When temperatures rise, night bogong moths fly about 1,000 kilometers (620 miles) for Refresh in caves near the Australian Alps. Later they return home to reproduce and die.
Birds are usually oriented by the light of the stars, but the moths They are the first known invertebrates, or creatures without spine, in finding their path through such long distances using the stars.
Scientists have long wondered how the moths travel to a place where they have never been. A previous study hinted that the Earth’s magnetic field could help direct them in the right direction, along with some type of visual reference point as a guide.
Since the stars appear in predictable patterns every night, scientists suspected that they could help mark the way. They placed moths on a flight simulator that imitated the night sky on them and blocked the magnetic field of the earth, observing where they flew. Then, the stars revolted and saw how the moths reacted.
When the stars were as they should be, the moths fluttered in the right direction. But when the stars were in random places, the moths were disoriented. Their brain cells were also excited in response to specific orientations of the night sky.
The findings were published on Wednesday in Nature magazine.
It was a very clean and impressive demonstration that the moths are really using a view of the night sky to guide their movements, “said Kenneth Lohmann, who studies animal navigation at the University of North Carolina in Chapel Hill and did not participate in the new research.
Researchers do not know what characteristics of the night sky they use moths to find their way. It could be a strip of lightning of the Milky Way, a colorful nebula or something more completely.
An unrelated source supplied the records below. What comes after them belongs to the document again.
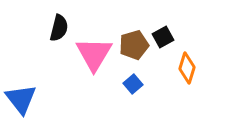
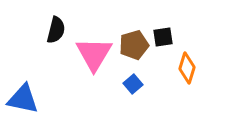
black semicircle: moved 3 px left, 2 px down
black square: rotated 20 degrees clockwise
blue triangle: moved 2 px right; rotated 40 degrees counterclockwise
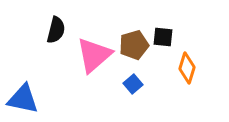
black square: rotated 15 degrees clockwise
pink triangle: moved 1 px down; rotated 18 degrees clockwise
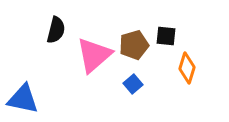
black square: moved 3 px right, 1 px up
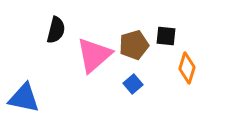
blue triangle: moved 1 px right, 1 px up
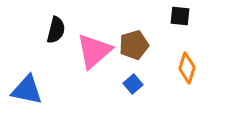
black square: moved 14 px right, 20 px up
pink triangle: moved 4 px up
blue triangle: moved 3 px right, 8 px up
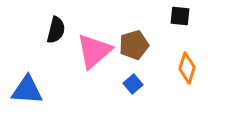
blue triangle: rotated 8 degrees counterclockwise
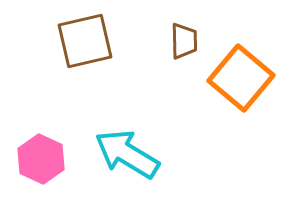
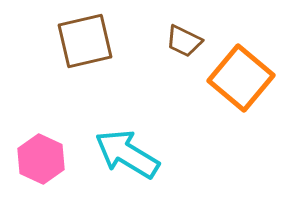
brown trapezoid: rotated 117 degrees clockwise
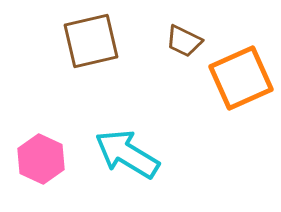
brown square: moved 6 px right
orange square: rotated 26 degrees clockwise
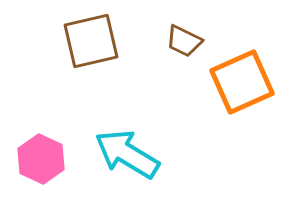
orange square: moved 1 px right, 4 px down
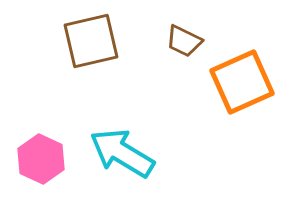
cyan arrow: moved 5 px left, 1 px up
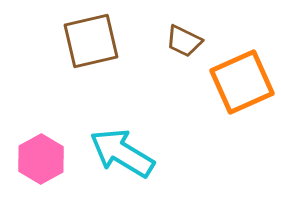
pink hexagon: rotated 6 degrees clockwise
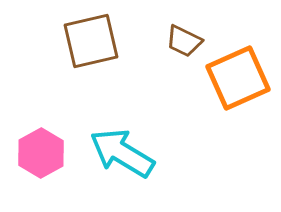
orange square: moved 4 px left, 4 px up
pink hexagon: moved 6 px up
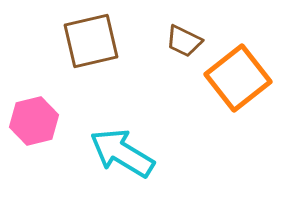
orange square: rotated 14 degrees counterclockwise
pink hexagon: moved 7 px left, 32 px up; rotated 15 degrees clockwise
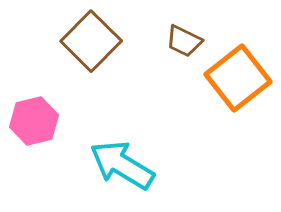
brown square: rotated 32 degrees counterclockwise
cyan arrow: moved 12 px down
Whatever, insects seem to trust that together with the Earth’s magnetic field to make their trip.
Other animals take advantage of stars as a guide. The birds take heavenly signals while rising through the skies and players peloteros make their remains short distances while using the Milky Way to stay in progress.
It is an impressive feat for Bogong moths, whose brains are smaller than the size of a rice grain, trusting the night sky for his odyssey, said study author David Dreyer, from the University of Lund in Sweden.
“It is remarkable that an animal with such a small brain can do this “, Dreyer said.